Mehr über die Geschichte von Graun finden Sie hier
St. Nikolaus Rojen
Gotisches Bergkirchlein mit Fresken der Meraner Schule (15. Jh.) im Innern. Der Schlüssel für einen Besuch ist im Gasthof Rojen/ Bergkristall abzuholen.
Schloss Naudersberg
Erste urkundliche Erwähnung 1239 als Sitz des Herrn von Nauders, seit ca. 1300 bis 1919 Sitz eines landesfürstlichen Gerichtes. Während der Engadiner Kriege unter Herzog Siegmund und Kaiser Maximilian erste Erweiterung des Schlosses durch Vorwerke, Rondelle, Rundtürme und Wehrgänge. Seit 1980 im Besitz der Familie Köllemann. In den ehemaligen Stallungen und Kellerräumen ist ein Restaurant untergebracht. In den oberen Stockwerken ein Museum über das Gerichtswesen und den Verkehr über den Reschenpaß.
Wallfahrtskirche Valliereck
1886 erbaut und Ende des 19. Jh. mit Tapetenmuster, Rank- und Flechtwerk bemalt. Der Kopf des Jesukindes im Rosettenfenster stammt aus der alten Reschener Pfarrkirche - es wurde nach der Sprengung unversehrt auf dem Schutthaufen gefunden.
Panzersperre Plamort
Auf der Hochebene von Plamort – einem als Naturdenkmal ausgewiesenen Hochmoor (Feuchtgebiet) – über der Ortschaft Reschen, wurde in unmittelbarer Nähe zur Staatsgrenze Italien/Österreich eine umfangreiche militärische Befestigungs- und Verteidigungsanlage errichtet. Die Anlagen wurden im Jahre 1938 begonnen und noch im selben Jahr größtenteils fertiggestellt.
Im Zentrum der Anlage von Plamort wurde im Hochmoorbereich eine Panzermauer mit vorgelagertem Wassergraben sowie eine Panzersperre mit sogenannten Drachenzähnen (Lärchenpfähle wurden im Boden versenkt und in eine Fundamentplatte einbetoniert) errichtet. Die aus dem Boden bzw. Betonfundament herausragenden Pfähle – zwischen 50 und 100 cm wurden mit Beton ummantelt und mit einem Stacheldraht – capeletto in ferro – abgesichert). Die Panzersperre wurde bis im Jahr 1962 gewartet und instand gehalten.
Bunker
Der Etschquelle-Bunker Nr. 20 wurde im Quellbereich der Etsch (zweitlängster und wichtigster Fluss Italiens) errichtet und in den Fels gegraben. Die Bunkeranlage Nr. 20 wurde von der Südtiroler Landesregierung als erhaltenswert eingestuft und wird kulturell, didaktisch und touristisch genutzt. Die Panzersperre und die Bunkeranlagen gehören zur sogenannten Verteidigungslinie des „Vallo Alpino Littorio“.
Wasserscheide
Gegenüber der Etschquelle zieht sich ein Bach (der Stillebach) quer durch die Felder, welcher nach Norden in den Inn fließt und weiter in die Donau. Somit bildet der Reschenpaß auch die europäische Wasserscheide.
Langtaufers
Von Graun aus öffnet sich nach Osten das Seitental Langtaufers. Es ist ein lang gestrecktes, hochalpines und urtümliches Hochtal mit vielen kleinen Weilern und Höfe Ansiedlungen.

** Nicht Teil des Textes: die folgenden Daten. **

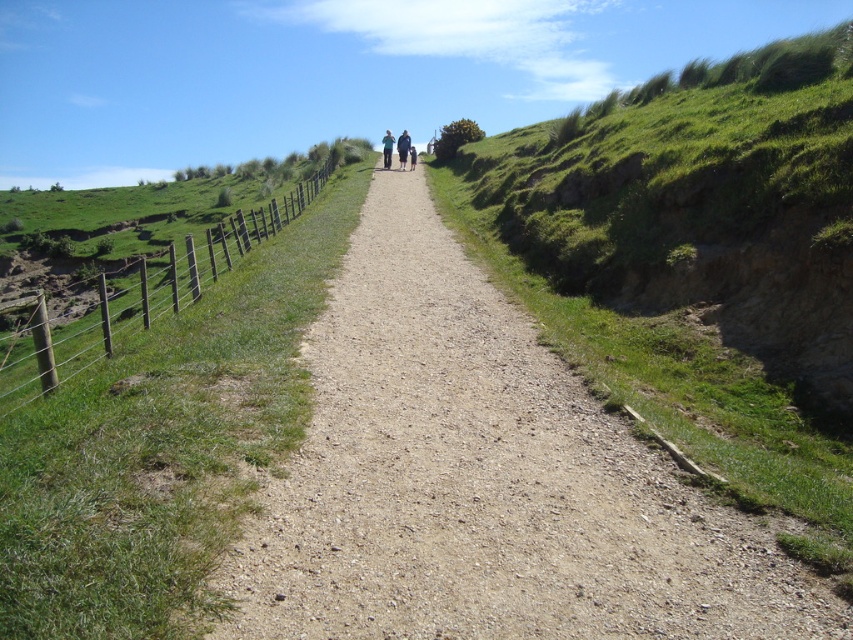 Question: Is dirt/gravel path at center thinner than green wooden fence at left?

Choices:
 (A) yes
 (B) no

Answer: (A)

Question: Is green wooden fence at left to the left of light blue denim jacket at center from the viewer's perspective?

Choices:
 (A) yes
 (B) no

Answer: (A)

Question: Can you confirm if green wooden fence at left is positioned above dark blue jeans at center?

Choices:
 (A) no
 (B) yes

Answer: (A)

Question: Which object is the closest to the dark blue jacket at center?

Choices:
 (A) dark blue jeans at center
 (B) green wooden fence at left

Answer: (A)

Question: Which object is closer to the camera taking this photo?

Choices:
 (A) green wooden fence at left
 (B) light blue denim jacket at center
 (C) dark blue jacket at center

Answer: (A)

Question: Among these objects, which one is nearest to the camera?

Choices:
 (A) dark blue jacket at center
 (B) light blue denim jacket at center
 (C) dirt/gravel path at center

Answer: (C) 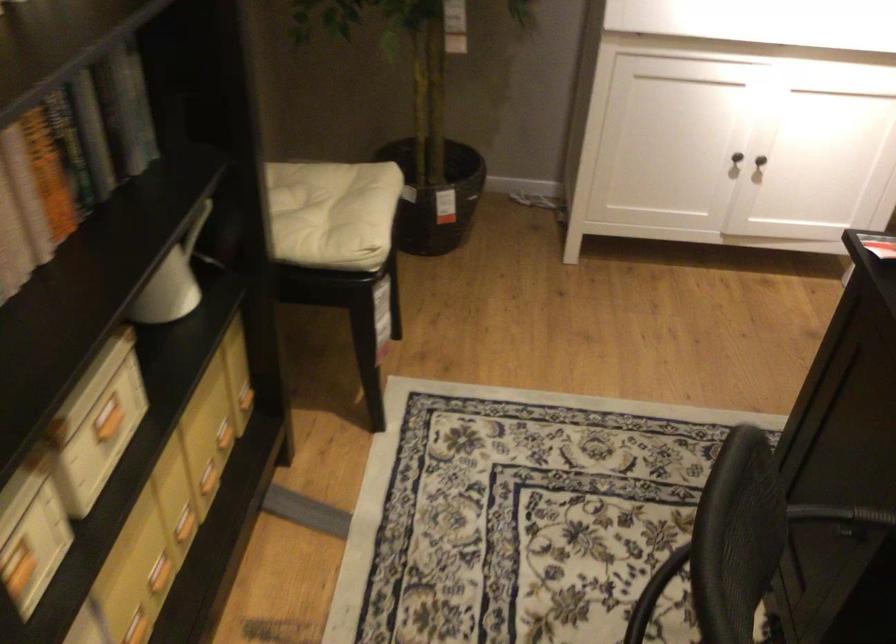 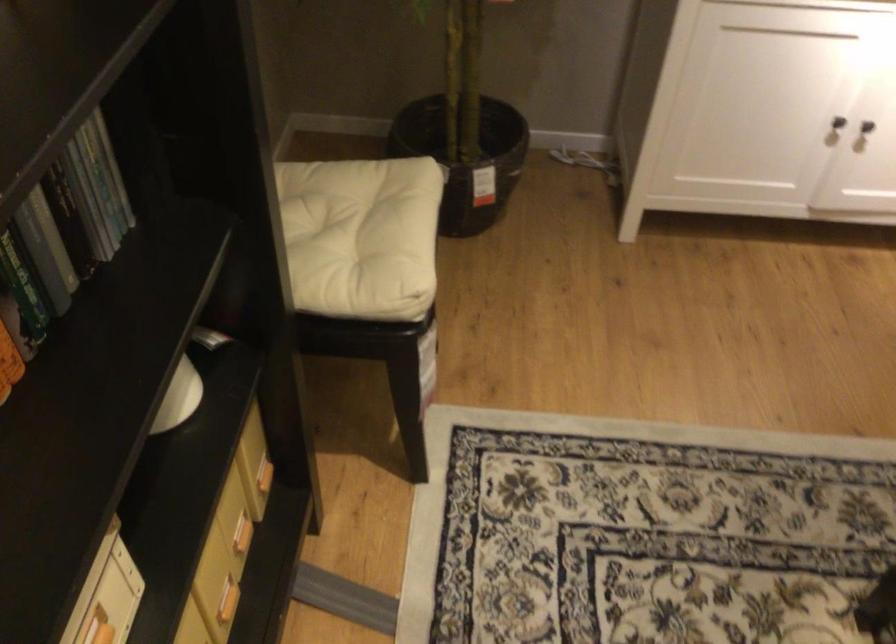 Find the pixel in the second image that matches (330,214) in the first image.

(355, 234) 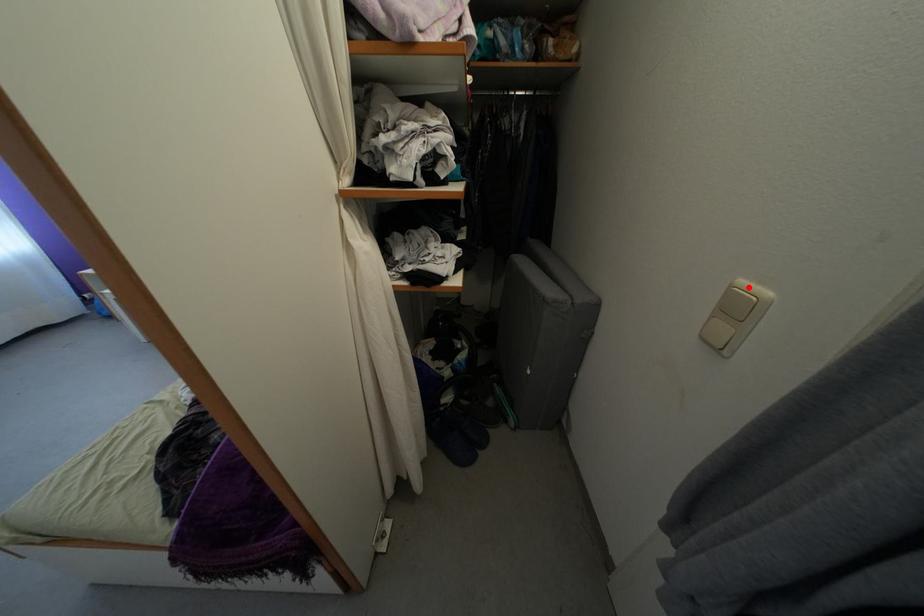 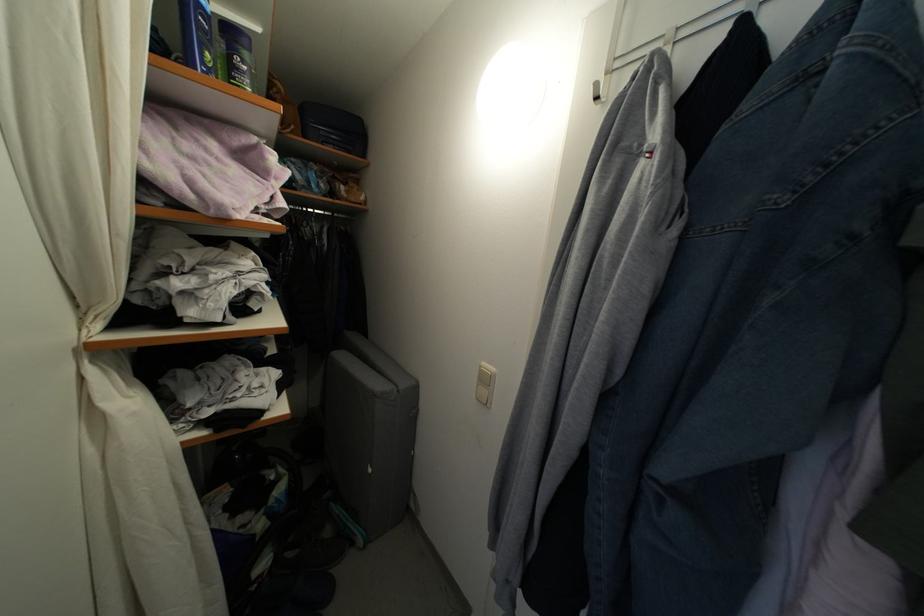 Locate, in the second image, the point that corresponds to the highlighted location in the first image.

(489, 370) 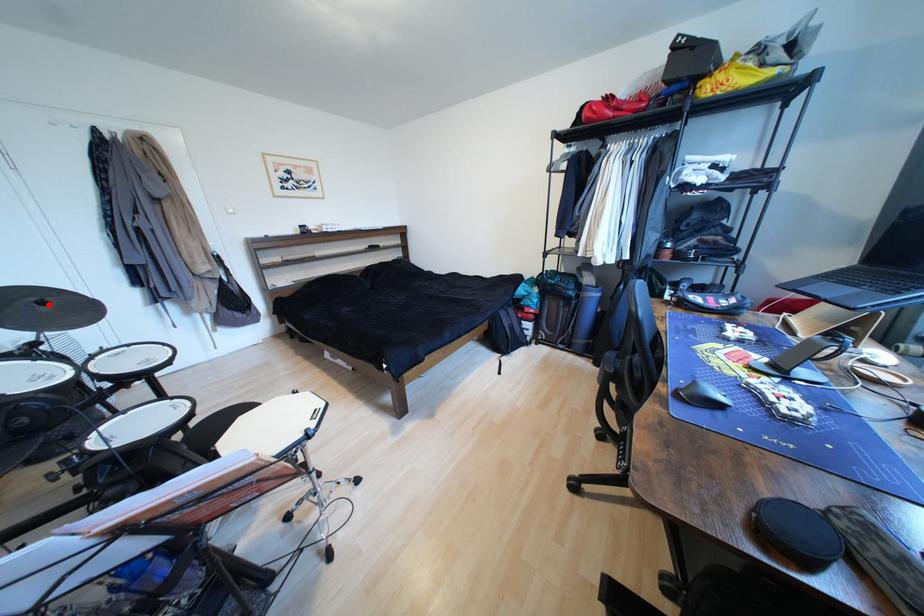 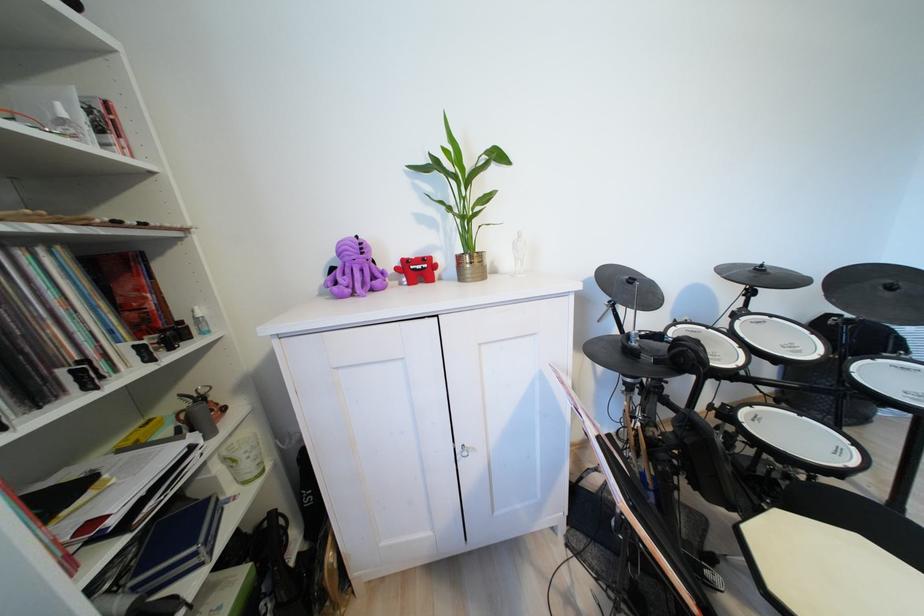 Locate, in the second image, the point that corresponds to the highlighted location in the first image.

(897, 289) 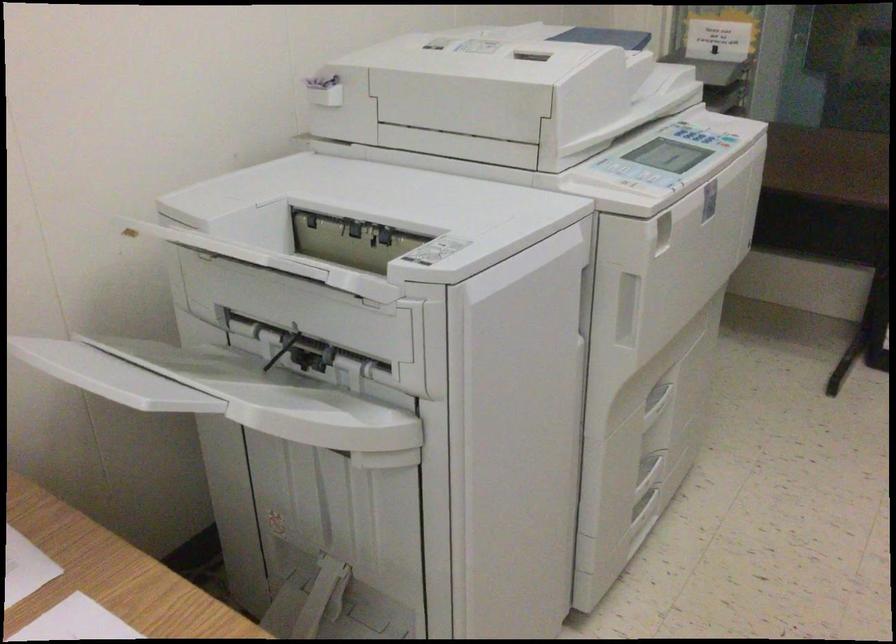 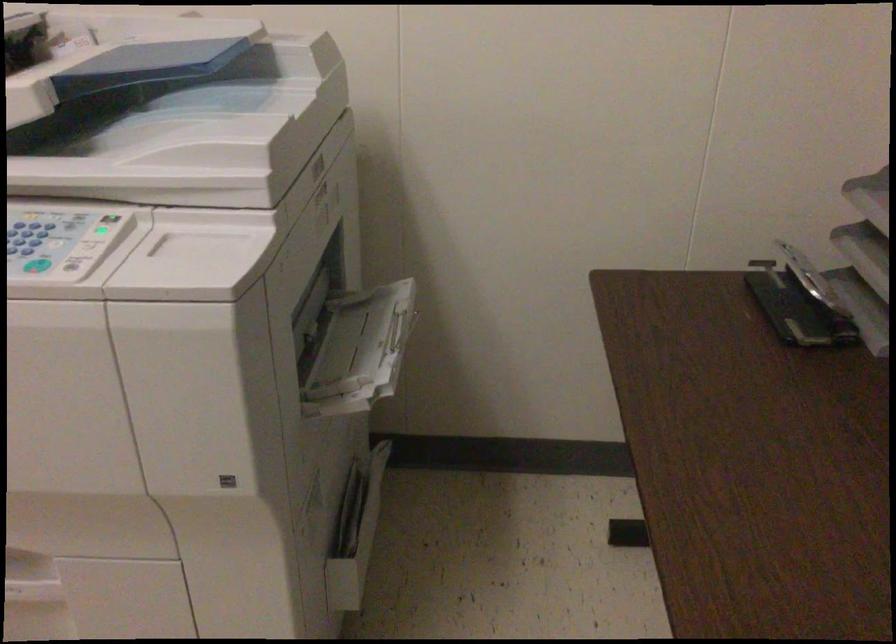 The point at (690,131) is marked in the first image. Where is the corresponding point in the second image?

(92, 241) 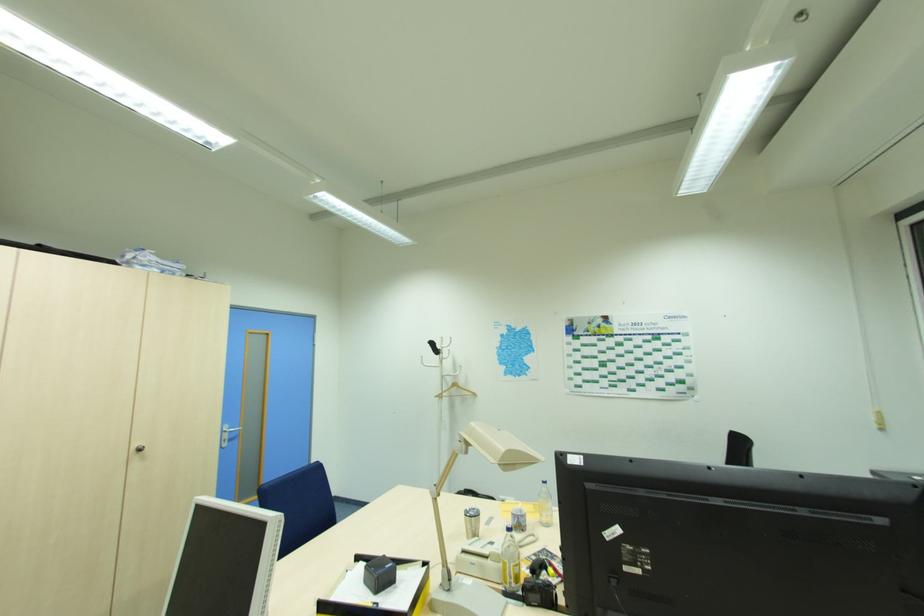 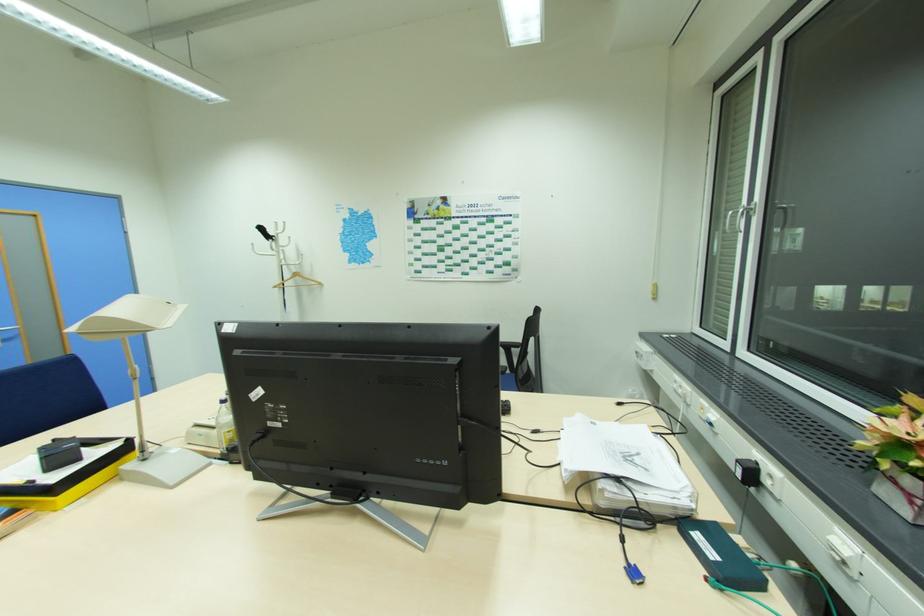 Locate, in the second image, the point that corresponds to point 439,397 in the first image.

(277, 286) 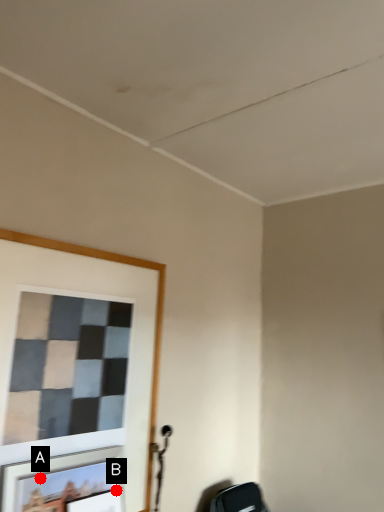 Question: Two points are circled on the image, labeled by A and B beside each circle. Among these points, which one is farthest from the camera?

Choices:
 (A) A is further
 (B) B is further

Answer: (B) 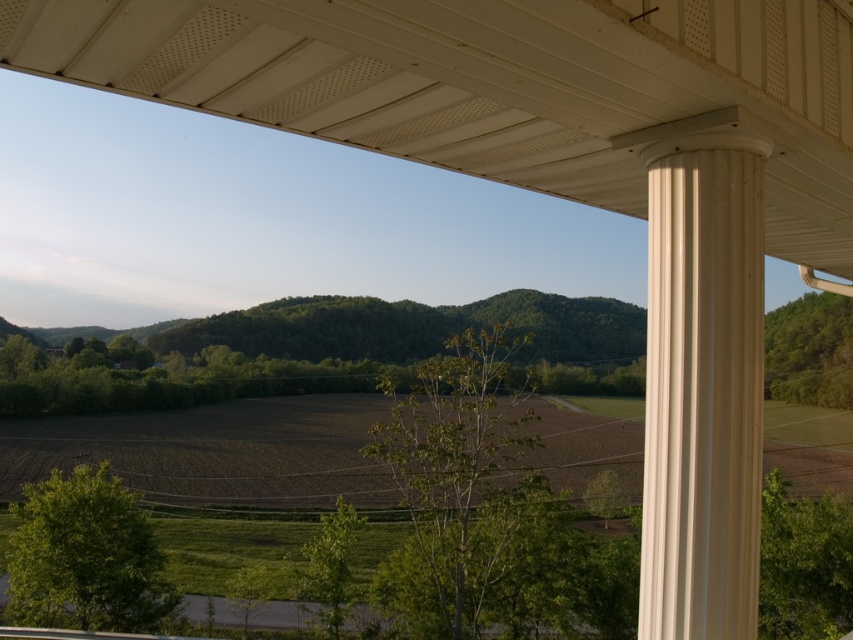 Question: Can you confirm if white textured ceiling at upper center is wider than white smooth column at right?

Choices:
 (A) yes
 (B) no

Answer: (A)

Question: Is white textured ceiling at upper center positioned at the back of white smooth column at right?

Choices:
 (A) yes
 (B) no

Answer: (B)

Question: Which of the following is the closest to the observer?

Choices:
 (A) (679, 132)
 (B) (387, 100)

Answer: (A)

Question: Does white textured ceiling at upper center appear over white smooth column at right?

Choices:
 (A) no
 (B) yes

Answer: (B) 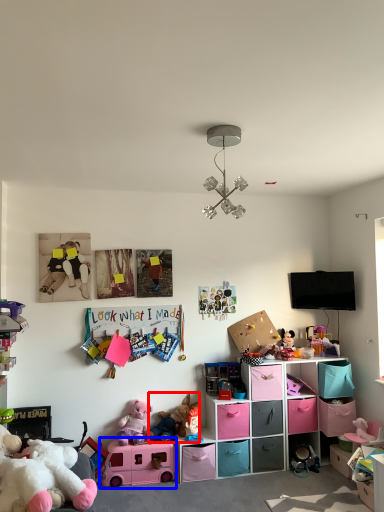 Question: Which point is closer to the camera, toy (highlighted by a red box) or toy (highlighted by a blue box)?

Choices:
 (A) toy
 (B) toy

Answer: (B) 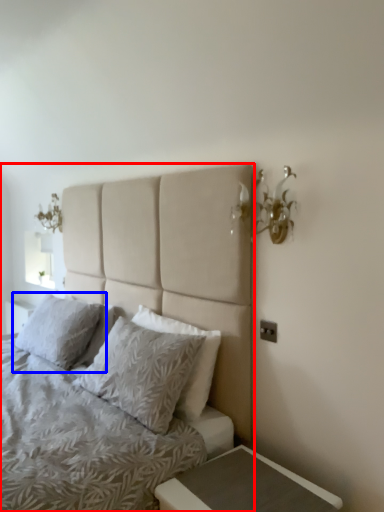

Viele alte Bauernhäuser geben Zeugnisse hoher bäuerlicher Wohnkultur. Gesäumt wird das Tal von Wiesen und Almen und es führt direkt in die einmalige und gewaltige Kulisse der Ötztaler Alpen mit dem majestätischen Gletscher der Weißkugel (3739m).
Die „Zeitlosenblüte“ im April ist eine besondere Augenweide.